La nuova cella refrigerata, presentata dal direttore Impianti e Tecnologie del Gruppo Orogel Valter Zino, ha una capacità di stoccaggio di 32mila posti-pallet per oltre 15mila tonnellate di prodotto, con un volume complessivo di 150mila metri cubi. L’impianto mantiene una temperatura costante di -25°C grazie a quattro trasloelevatori che movimentano fino a 96 unità all’ora in ciclo combinato. L’anticella di movimentazione, disposta su due piani per un totale di 2.500 metri quadrati, è controllata a +5°C e dotata di sistemi di movimentazione interamente automatizzati.
Il cuore tecnologico è rappresentato da una centrale frigorifera da 4.500 kWf di potenza di raffreddamento, abbinata a un impianto elettrico che sfrutta l’energia prodotta da cogenerazione e fotovoltaico. Il magazzino integra anche un sistema ORS per la riduzione della percentuale di ossigeno, volto a prevenire il rischio di incendi e a incrementare i livelli di sicurezza.

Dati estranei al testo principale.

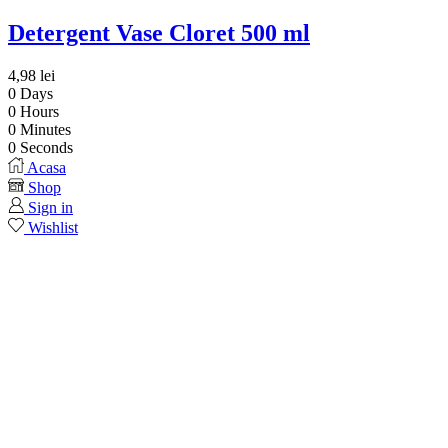
Detergent Vase Cloret 500 ml
4,98
lei
0
Days
0
Hours
0
Minutes
0
Seconds
Acasa
Shop
Sign in
Wishlist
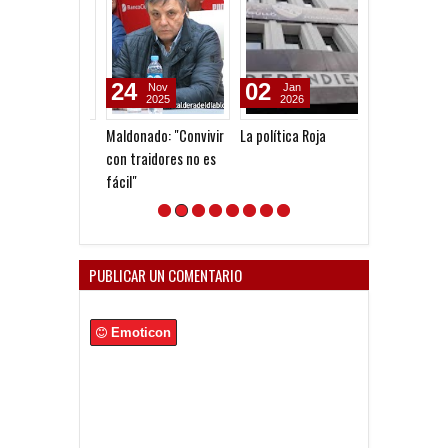
24
02
25
Nov
Jan
Apr
2025
2026
2024
Maldonado: "Convivir
La política Roja
Reconocimient
con traidores no es
Hugo Moyano
fácil"
PUBLICAR UN COMENTARIO
Emoticon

All’inaugurazione erano presenti le istituzioni locali e nazionali: il presidente della Regione Basilicata Vito Bardi, l’assessore regionale alle Politiche agricole Carmine Cicala, il senatore e consigliere politico del ministro dell’Agricoltura Francesco Lollobrigida, Giorgio Salvitti, e il sindaco di Policoro Enrico Bianco.
Il governatore Bardi ha parlato di “opera straordinaria, realizzata in appena un anno, che conferma la capacità del Gruppo Orogel e di Arpor di investire con visione e concretezza in Basilicata. Un risultato che genera valore economico, occupazionale e sociale. La Regione – ha aggiunto – è orgogliosa di essere parte di questo percorso e pronta a rafforzare la collaborazione con chi ha saputo coniugare innovazione, qualità e rispetto del territorio”.
L’assessore Cicala ha rimarcato come l’impianto rappresenti “un risultato straordinario, importante per il comparto agroalimentare, sempre sostenuto dalla Regione. Le persone che vi lavorano quotidianamente e l’attenzione alla sostenibilità ambientale fanno la differenza”.
Il senatore Salvitti ha sottolineato la linea del Ministero dell’Agricoltura “a favore delle aree interne e delle filiere agroalimentari. Qui si parte dal raccolto per arrivare al prodotto sulle tavole degli italiani con eccellenza e qualità, valorizzando la biodiversità del territorio”.
Per Arpor, la nuova infrastruttura non rappresenta soltanto un avanzamento in termini di efficienza logistica, ma anche un investimento in innovazione sostenibile e sicurezza, in grado di rafforzare la competitività del distretto agroalimentare lucano nel panorama nazionale ed europeo.